━━ MATERIAL FOR THIS EXERCISE ━━
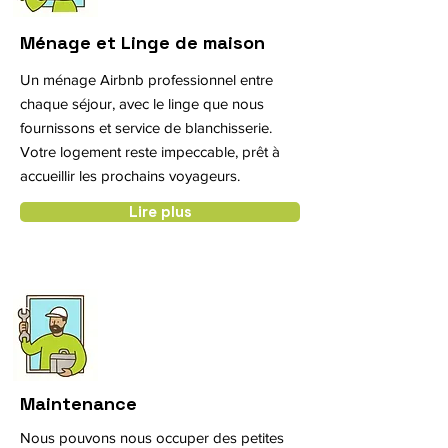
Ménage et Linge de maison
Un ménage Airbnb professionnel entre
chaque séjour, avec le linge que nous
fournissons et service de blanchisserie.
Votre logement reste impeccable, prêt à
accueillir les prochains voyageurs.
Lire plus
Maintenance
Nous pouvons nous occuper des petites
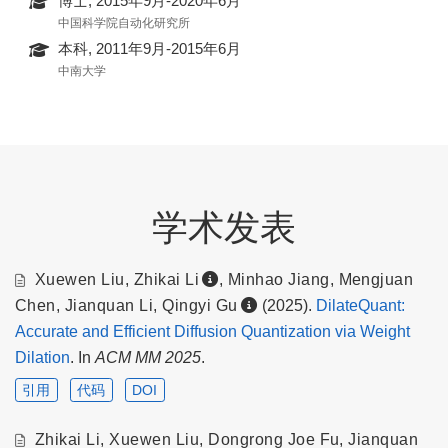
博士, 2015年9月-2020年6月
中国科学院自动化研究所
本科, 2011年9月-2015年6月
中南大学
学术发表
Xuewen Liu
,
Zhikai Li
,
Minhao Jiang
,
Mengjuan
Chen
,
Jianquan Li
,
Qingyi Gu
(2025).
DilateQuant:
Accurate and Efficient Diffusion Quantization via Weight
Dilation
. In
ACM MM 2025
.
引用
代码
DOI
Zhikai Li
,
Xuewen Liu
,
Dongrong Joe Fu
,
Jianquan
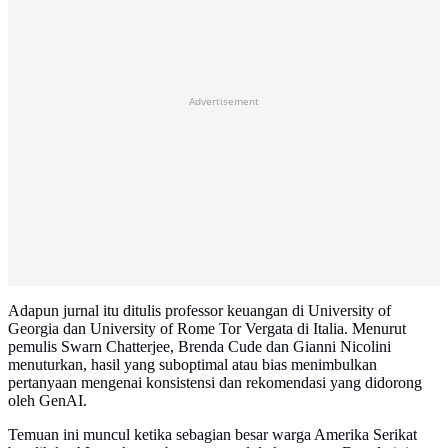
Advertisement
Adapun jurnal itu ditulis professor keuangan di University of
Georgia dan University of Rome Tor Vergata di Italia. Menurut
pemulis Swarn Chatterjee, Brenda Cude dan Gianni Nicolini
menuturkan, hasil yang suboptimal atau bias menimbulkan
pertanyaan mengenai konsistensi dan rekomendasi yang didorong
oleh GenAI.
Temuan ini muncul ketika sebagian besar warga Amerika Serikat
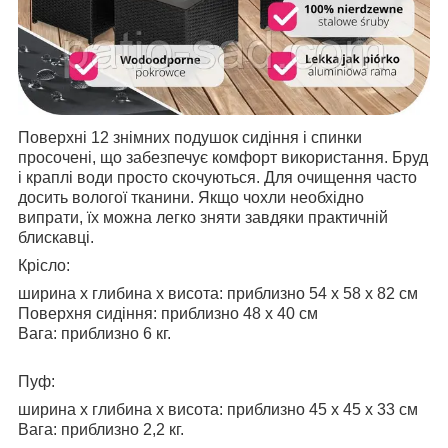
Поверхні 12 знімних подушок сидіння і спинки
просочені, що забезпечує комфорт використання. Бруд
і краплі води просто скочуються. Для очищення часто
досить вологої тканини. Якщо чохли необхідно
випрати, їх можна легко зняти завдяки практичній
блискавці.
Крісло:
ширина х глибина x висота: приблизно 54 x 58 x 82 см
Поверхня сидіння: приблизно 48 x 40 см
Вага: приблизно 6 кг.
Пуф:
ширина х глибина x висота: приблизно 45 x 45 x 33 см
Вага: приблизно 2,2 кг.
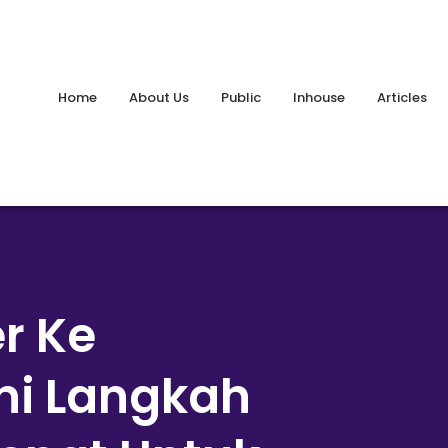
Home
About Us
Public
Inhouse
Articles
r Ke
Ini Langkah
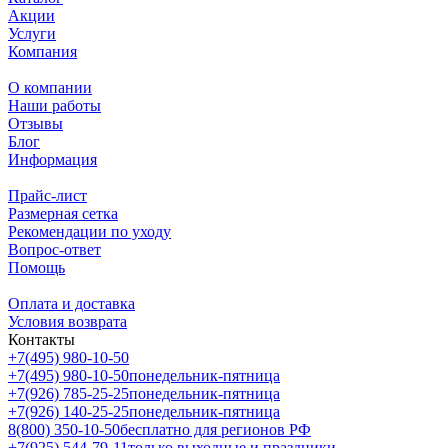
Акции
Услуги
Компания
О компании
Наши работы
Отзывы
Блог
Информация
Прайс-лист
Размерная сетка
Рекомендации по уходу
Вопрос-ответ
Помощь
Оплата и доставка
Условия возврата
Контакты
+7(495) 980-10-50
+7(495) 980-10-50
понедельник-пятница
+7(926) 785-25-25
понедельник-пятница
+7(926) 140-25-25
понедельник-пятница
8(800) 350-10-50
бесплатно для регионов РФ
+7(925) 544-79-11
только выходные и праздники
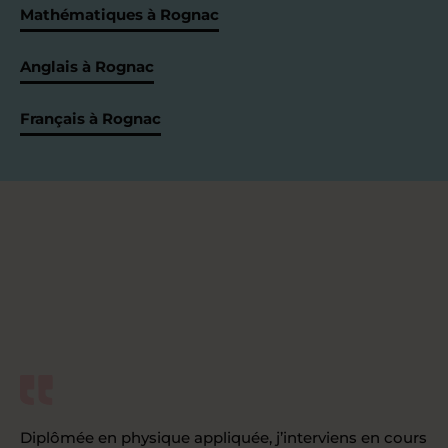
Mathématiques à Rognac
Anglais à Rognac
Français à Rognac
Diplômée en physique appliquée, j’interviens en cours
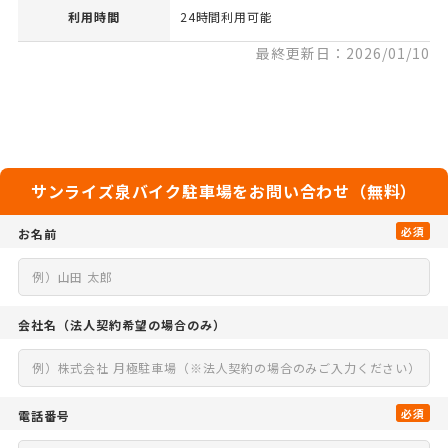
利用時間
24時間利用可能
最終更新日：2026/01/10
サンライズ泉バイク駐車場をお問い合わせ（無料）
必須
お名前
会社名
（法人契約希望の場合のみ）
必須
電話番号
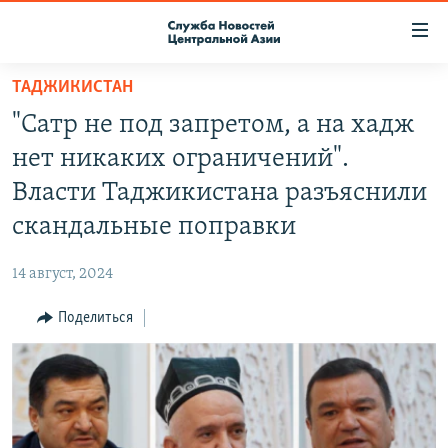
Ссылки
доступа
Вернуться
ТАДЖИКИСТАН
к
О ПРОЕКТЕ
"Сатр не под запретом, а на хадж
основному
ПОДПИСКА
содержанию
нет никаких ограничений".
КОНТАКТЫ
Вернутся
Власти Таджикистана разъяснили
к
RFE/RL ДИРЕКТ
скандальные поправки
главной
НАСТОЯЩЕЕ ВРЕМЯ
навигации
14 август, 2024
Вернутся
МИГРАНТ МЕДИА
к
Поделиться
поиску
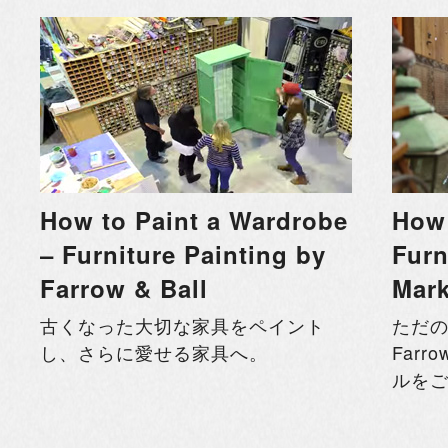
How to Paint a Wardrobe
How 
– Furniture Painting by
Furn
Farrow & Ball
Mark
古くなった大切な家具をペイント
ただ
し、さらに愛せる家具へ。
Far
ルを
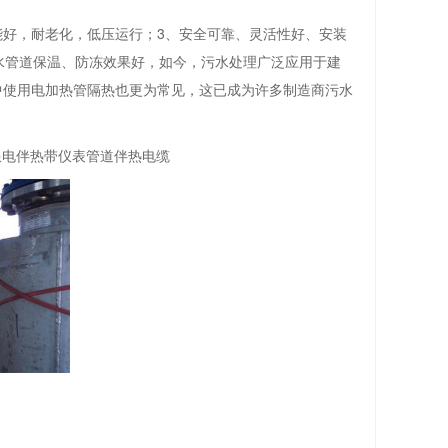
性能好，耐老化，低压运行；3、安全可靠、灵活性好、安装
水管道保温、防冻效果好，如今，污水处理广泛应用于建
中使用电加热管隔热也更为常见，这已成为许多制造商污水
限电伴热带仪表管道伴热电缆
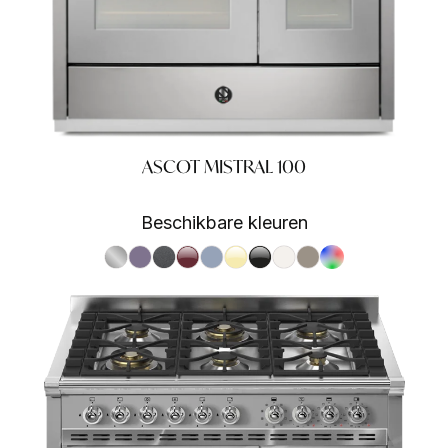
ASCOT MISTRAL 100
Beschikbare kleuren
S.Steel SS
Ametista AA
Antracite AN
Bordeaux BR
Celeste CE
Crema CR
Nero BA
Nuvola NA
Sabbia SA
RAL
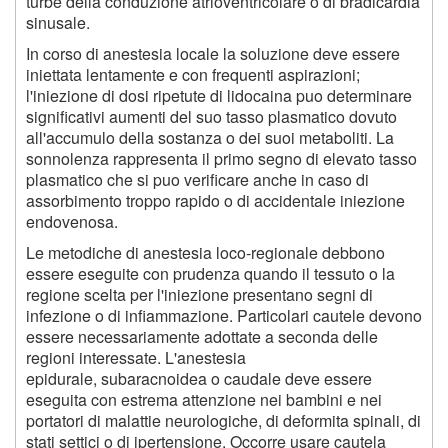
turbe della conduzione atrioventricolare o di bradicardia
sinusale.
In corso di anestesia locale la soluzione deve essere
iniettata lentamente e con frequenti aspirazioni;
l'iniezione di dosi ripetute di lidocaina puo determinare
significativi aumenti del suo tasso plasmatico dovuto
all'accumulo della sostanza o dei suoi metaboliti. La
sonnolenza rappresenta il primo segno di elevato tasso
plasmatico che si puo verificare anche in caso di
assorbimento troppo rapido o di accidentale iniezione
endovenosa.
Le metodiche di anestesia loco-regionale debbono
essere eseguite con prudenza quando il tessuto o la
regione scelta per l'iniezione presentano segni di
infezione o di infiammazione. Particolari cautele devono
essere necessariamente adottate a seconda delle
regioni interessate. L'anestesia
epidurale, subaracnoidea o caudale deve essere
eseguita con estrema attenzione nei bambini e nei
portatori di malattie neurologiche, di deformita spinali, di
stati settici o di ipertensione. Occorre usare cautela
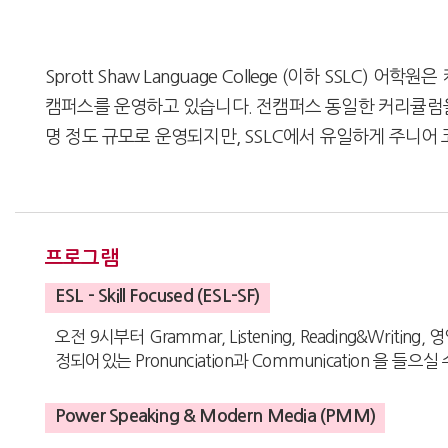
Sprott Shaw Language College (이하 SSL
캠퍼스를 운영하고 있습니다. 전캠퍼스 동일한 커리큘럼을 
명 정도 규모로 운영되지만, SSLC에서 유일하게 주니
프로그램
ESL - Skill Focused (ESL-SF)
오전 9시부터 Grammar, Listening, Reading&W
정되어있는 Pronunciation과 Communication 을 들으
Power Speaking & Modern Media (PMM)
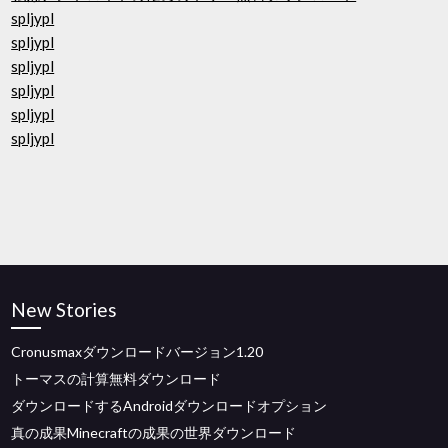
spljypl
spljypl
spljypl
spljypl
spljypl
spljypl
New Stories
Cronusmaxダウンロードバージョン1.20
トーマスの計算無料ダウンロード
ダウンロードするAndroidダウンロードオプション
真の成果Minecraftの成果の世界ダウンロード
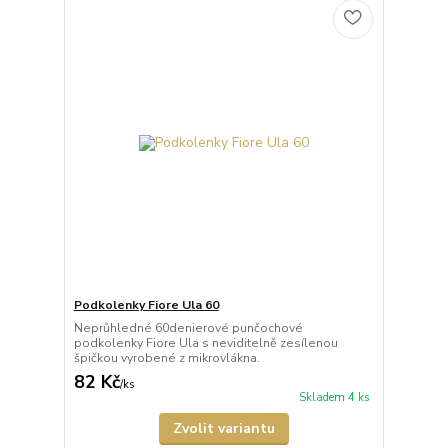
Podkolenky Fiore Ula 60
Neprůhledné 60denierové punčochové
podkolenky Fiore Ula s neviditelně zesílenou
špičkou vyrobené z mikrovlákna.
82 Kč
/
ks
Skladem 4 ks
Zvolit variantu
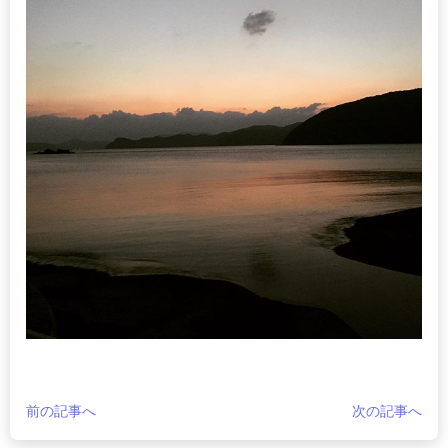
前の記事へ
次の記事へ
━━━
WHAT IS NEEDED: Your answer should be one number, the count of lines above that hold "висота".

OUTPUT OF THE EXERCISE: 2